Weaver points to a global trend among office equipment VARs, the printer and copier type of companies, attempting to buy their way into the MSP market with a fury. Other similarly situated VARs that over the past decade didn't feel the economic downturn and were slow to evolve their businesses are feeling it now.
"These VARs didn't build out their business in time and have no alternative but to buy their way in, because what they have is a dying business model," he said.
Experienced investors like Teichman and Tony Pompliano, managing partner at the AJP Group, report that the number of potential MSP targets for acquisition are plentiful. This target-rich environment represents more opportunities than they can reach out to.

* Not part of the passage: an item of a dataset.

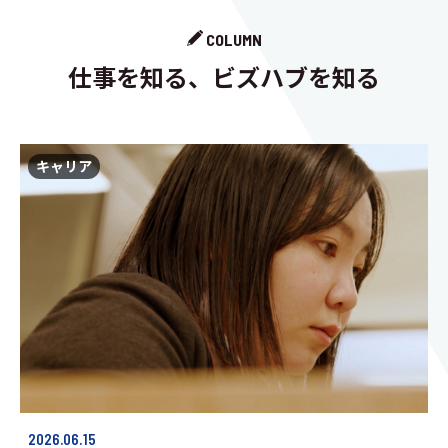
COLUMN
仕事を知る、ビズハブを知る
キャリア
2026.06.15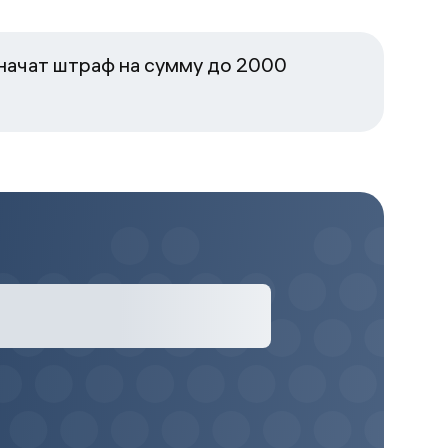
начат штраф на сумму до 2000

That doesn't mean this plethora of MSP candidates, in the thousands, meet the criteria of these buyers. Neither is it a fast and easy process.
The AJP Group, for example, has spent the past six months putting together resources to acquire and consolidate MSPs, cloud services companies and hosting companies. The small equity firm expects to close out 2013 with five acquisitions.
"That's part of our overall plan to assemble $100 million in revenue over the next 30 months -- or what remains of a 36-month plan," said Pompliano, adding that the firm is well on its way.
Anexio Inc. is an MSP in Sarasota, Fla., and the first acquisition by the AJP Group. An additional four companies will be folded under Anexio, all closing by the fall. AJP is also purchasing an additional three companies not related to the Anexio project.
Pompliano calls his technology M&A approach opportunistic -- in other words, as the situation arises and where it makes sense. He has very specific criteria for the companies he pursues: They have an ecosystem of IT services and 50% or more of recurring services revenue; a mature delivery and business model; annual revenue between $2 million and $10 million; a certain geographic coverage; and domain or technical expertise that's transferrable.
"They also have to have reasonable sellers," he said.
All Covered has similar criteria when shopping for MSPs. "Attractive companies have predictable business, a certain revenue growth rate, [good] customer retention [and] a consistent employee base," said Teichman.
For MSPs that meet investor criteria, it's a sellers' market. But most companies aren't out waving the flag that they're looking for a buyer, according to the industry experts.
In fact, the companies most vocal about selling tend to have a pressing financial need. "Often they're not profitable, have declining revenue and are looking for an exit strategy," said Weaver.
Gartner's Tiffani Bova, vice president and distinguished analyst, said that the majority of traditional VARs and systems integrators look to acquisition to provide them greater reach, technical capabilities and clients rather than companies that can give them an entirely new market or capability. In other words, they're looking at companies more like themselves than different.
"However, those who are willing to invest in their business and look towards future value scenarios can use acquisitions to speed up the return on those types of investments," she said.
Keep an open mind
Teichman wasn't in the market to sell his company when approached by All Covered in 2000. But he explored the proposal. "I was about to make another wave of investment in people and tools. So the idea of joining a larger company with more resources, employees and financials was appealing," he said.
Today, All Covered has 800 employees in 28 locations nationwide.
Teichman offers MSPs some advice that he said should apply whether or not they're looking to be acquired: Run your business as if you're going to sell it. "The things you do today -- all the things that foster a strong and healthy business -- will only serve to help your business tomorrow," he said.
And if a suitor does come along, talk to them; you may learn something. "Selling is just another business decision," said Teichman.
As businesses are increasingly making decisions about whom they want to hand over their data to, they're looking for organizations with stability, size and longevity.
Buyers look for companies that are a good cultural fit for the sellers, employees and customers.